IPFS makes downloading content decentralised.
- Supports a resilient internet
If someone attacks Wikipedia's web servers or an engineer at Wikipedia makes a big mistake that causes their servers to catch fire, you can still get the same webpages from somewhere else
- Makes it harder to censor content
Because files on IPFS can come from many places, it's harder for anyone (whether they're states, corporations, or someone else) to block things
- Speeds up the web when you're far away or disconnected
If you can retrieve a file from someone nearby instead of hundreds or thousands of miles away, you can often get it faster
Content Addressing
IPFS retrieves information based on contents, known as content addressing. The content itself is used to form an address, rather than information about the computer and disk location it's stored at.
What does content mean?
A content identifier can point to many different types of data, such as a single small file, a piece of a larger file, or metadata (allows you to access the date, location, or file size of your digital pictures).
So, an individual IPFS address can refer to the metadata of just a single piece of a file, a whole file, a directory, a whole website, or any other kind of content
For example, instead of asking one of Wikipedia's computers for a page, your computer uses IPFS to ask lots of computers around the world to share the page with you. It can get the information for you from anyone who has it, not just Wikipedia.
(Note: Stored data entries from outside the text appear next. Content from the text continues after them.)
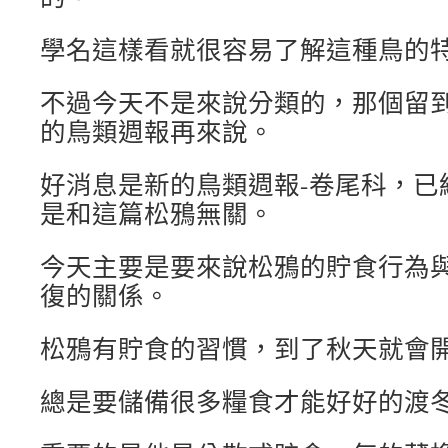
學名這樣看就很容易了解這種鳥的
不過今天不是來說分類的，那個留
的鳥類週報再來說。
好消息是新的鳥類週報-卷尾科，已
是和這篇松鴉無關。
今天主要是要來說松鴉的貯食行為
復的關係。
松鴉有貯食的習慣，到了秋天就會
總是要儲備很多糧食才能好好的渡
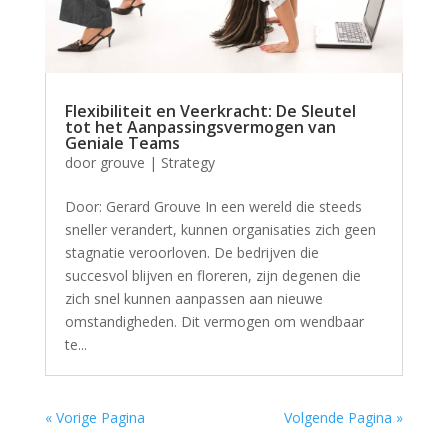
Flexibiliteit en Veerkracht: De Sleutel
tot het Aanpassingsvermogen van
Geniale Teams
door
grouve
|
Strategy
Door: Gerard Grouve In een wereld die steeds
sneller verandert, kunnen organisaties zich geen
stagnatie veroorloven. De bedrijven die
succesvol blijven en floreren, zijn degenen die
zich snel kunnen aanpassen aan nieuwe
omstandigheden. Dit vermogen om wendbaar
te...
« Vorige Pagina
Volgende Pagina »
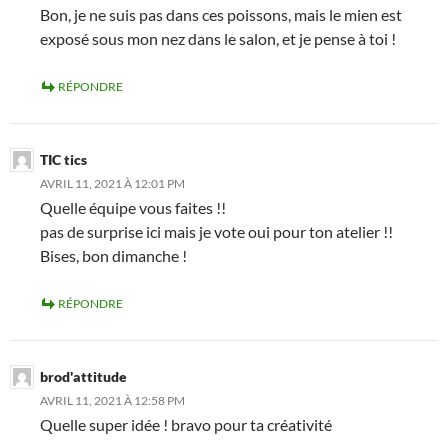
Bon, je ne suis pas dans ces poissons, mais le mien est
exposé sous mon nez dans le salon, et je pense à toi !
RÉPONDRE
TIC tics
AVRIL 11, 2021 À 12:01 PM
Quelle équipe vous faites !!
pas de surprise ici mais je vote oui pour ton atelier !!
Bises, bon dimanche !
RÉPONDRE
brod'attitude
AVRIL 11, 2021 À 12:58 PM
Quelle super idée ! bravo pour ta créativité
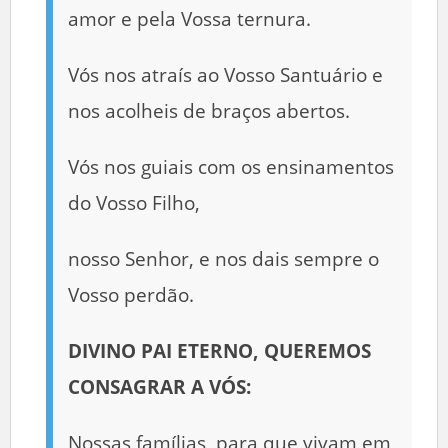
amor e pela Vossa ternura.
Vós nos atraís ao Vosso Santuário e
nos acolheis de braços abertos.
Vós nos guiais com os ensinamentos
do Vosso Filho,
nosso Senhor, e nos dais sempre o
Vosso perdão.
DIVINO PAI ETERNO, QUEREMOS
CONSAGRAR A VÓS:
Nossas famílias, para que vivam em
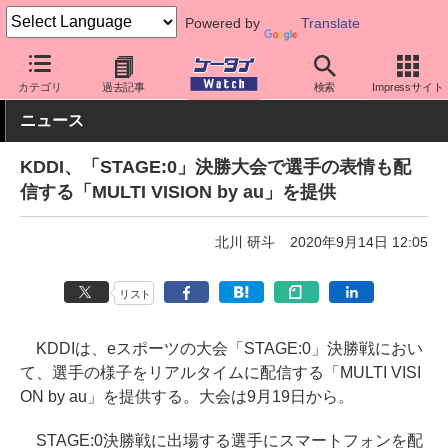
Powered by
Translate
ケータイ Watch
キャリア
au
アプリ・サービス
カテゴリ
過去記事
検索
Impressサイト
ニュース
KDDI、「STAGE:0」決勝大会で選手の表情も配
信する「MULTI VISION by au」を提供
北川 研斗
2020年9月14日 12:05
リスト
KDDIは、eスポーツの大会「STAGE:0」決勝戦におい
て、選手の様子をリアルタイムに配信する「MULTI VISI
ON by au」を提供する。大会は9月19日から。
STAGE:0決勝戦に出場する選手にスマートフォンを配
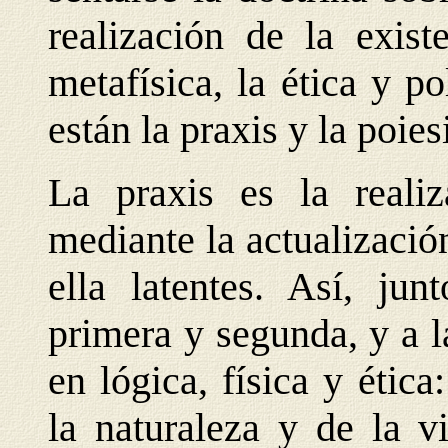
realización de la exist
metafísica, la ética y po
están la praxis y la poies
La praxis es la realiz
mediante la actualizació
ella latentes. Así, jun
primera y segunda, y a l
en lógica, física y étic
la naturaleza y de la v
Traditional URLs & file paths identify a file by where it's located:
https://en.wikipedia.org/wiki/Aardvark
/Users/Alice/Documents/term_paper.doc
C:\Users\Joe\My Documents\project_sprint_presentation.ppt
IPFS addresses a file by its content:
/ipfs/QmXoypizjW3WknFiJnKLwHCnL72vedxjQkDDP1mXWo6uco/wiki/Aardvark.html
That jumble of letters after /ipfs/
is called a content identifier and it’s how IPFS can get content from multiple places. The content identifier is a cryptographic hash of the content at that address. The hash is unique to the content that it came from.
Cryptographic Hash
These are functions that take some arbitrary input and return a fixed-length value. The output returned depends on the given hash algorithm in use.
Example of Hello world
as input:
Hello world
Generated output using SHA-1:
0x7B502C3A1F48C8609AE212CDFB639DEE39673F5E
Generated output using SHA-256:
0x64EC88CA00B268E5BA1A35678A1B5316D212F4F366B2477232534A8AECA37F3C
SHA-256 creates a longer hash because it is a 256-bit hash, whereas SHA-1 creates a 160-bit hash . The prepended 0x
indicates that the hash is represented as a base 16 (or hexadecimal) number.
Why Use Hash?
Cryptographic hashes come with a couple of very important characteristics:
- Deterministic - The same input message always returns exactly the same output hash
- Uncorrelated - A small change in the message should generate a completely different hash
- Unique - Infeasible to generate the same hash from two different messages
- One-way - Infeasible to guess or calculate the input message from its hash
Because of these features, cryptographic hash can identify any piece of data: the hash is unique to the data we calculated it from, and it's not too long (a hash is a fixed length, so the SHA-256 hash of a one-gigabyte video file is still only 32 bytes), so sending it around the network doesn't take up a lot of resources.